El comunista monárquico
La historia tiene vueltas impensables. Por ejemplo, si bien es cierto que el próximo casamiento del príncipe Felipe de Asturias con Letizia Ortiz desparramó miel por toda España (y fuera de ella también), lo cierto es que aquí renovó al mismo tiempo la vieja puja entre la monarquía y la república.
"Que no me vengan con pamplinas, que yo soy republicano", fue una frase muy repetida segundos después de que los kioscos de prensa se saturaran de portadas con los rostros de la parejita, que otros cientos y cientos de miles de españoles compraban, entre suspiros.

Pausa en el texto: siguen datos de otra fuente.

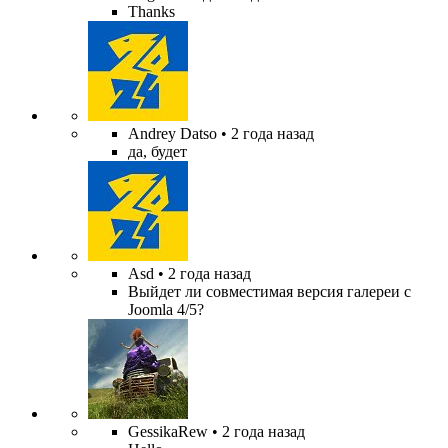
Thanks
Andrey Datso
• 2 года назад
да, будет
Asd
• 2 года назад
Выйдет ли совместимая версия галереи с
Joomla 4/5?
GessikaRew
• 2 года назад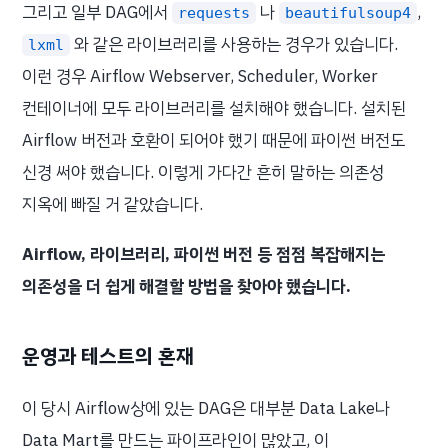
그리고 일부 DAG에서
나
,
requests
beautifulsoup4
와 같은 라이브러리를 사용하는 경우가 있습니다.
lxml
이런 경우 Airflow Webserver, Scheduler, Worker
컨테이너에 모두 라이브러리를 설치해야 했습니다. 설치된
Airflow 버전과 호환이 되어야 했기 때문에 파이썬 버전도
신경 써야 했습니다. 이렇게 가다간 흔히 말하는 의존성
지옥에 빠질 거 같았습니다.
Airflow, 라이브러리, 파이썬 버전 등 점점 복잡해지는
의존성을 더 쉽게 해결할 방법을 찾아야 했습니다.
운영과 테스트의 혼재
이 당시 Airflow상에 있는 DAG은 대부분 Data Lake나
Data Mart를 만드는 파이프라인이 많았고, 이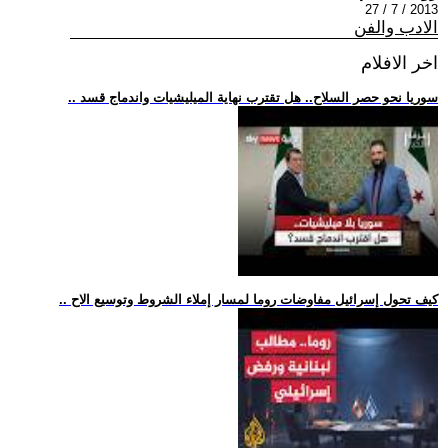
2013 / 7 / 27
الادب والفن
اخر الافلام
.. سوريا نحو حصر السلاح.. هل تقترب نهاية الميليشيات واندماج قسد
.. كيف تحول إسرائيل مفاوضات روما لمسار إملاء الشروط وتوسيع الاح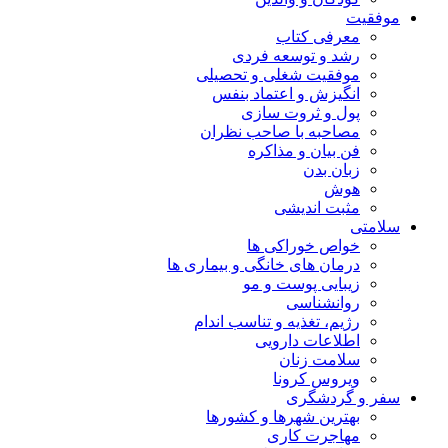
موفقیت
معرفی کتاب
رشد و توسعه فردی
موفقیت شغلی و تحصیلی
انگیزش و اعتماد بنفس
پول و ثروت سازی
مصاحبه با صاحب نظران
فن بیان و مذاکره
زبان بدن
هوش
مثبت اندیشی
سلامتی
خواص خوراکی ها
درمان های خانگی و بیماری ها
زیبایی پوست و مو
روانشناسی
رژیم، تغذیه و تناسب اندام
اطلاعات دارویی
سلامت زنان
ویروس کرونا
سفر و گردشگری
بهترین شهرها و کشورها
مهاجرت کاری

La indignación de la queja creció un poco más cuando se deslizó que, tal vez, habría que considerar un "aumento" de los ingresos que el Estado paga al Príncipe, ahora que sentará cabeza y tendrá familia que mantener.
Pero, desde los micrófonos de la radio, la monarquía encontró un defensor insospechado: Santiago Carrillo, el emblemático ex secretario general del Partido Comunista Español. "Debatir la monarquía en España no es prioritario. Además, con su monarquía, España es más democrática que muchas repúblicas", dijo, luchando contra una fenomenal carraspera.
De paso, Carrillo disparó todavía más lejos. "Vea lo que sucede en el mundo, donde ahora hay muchas repúblicas que, además, son presidencialistas. Y eso es lo peor. Porque lo que hay que preguntarse en ese caso es por qué un parlamento deja de funcionar y un presidente pasa a tener todo el poder", añadió.
Esas son preocupaciones de un comunista contemporáneo.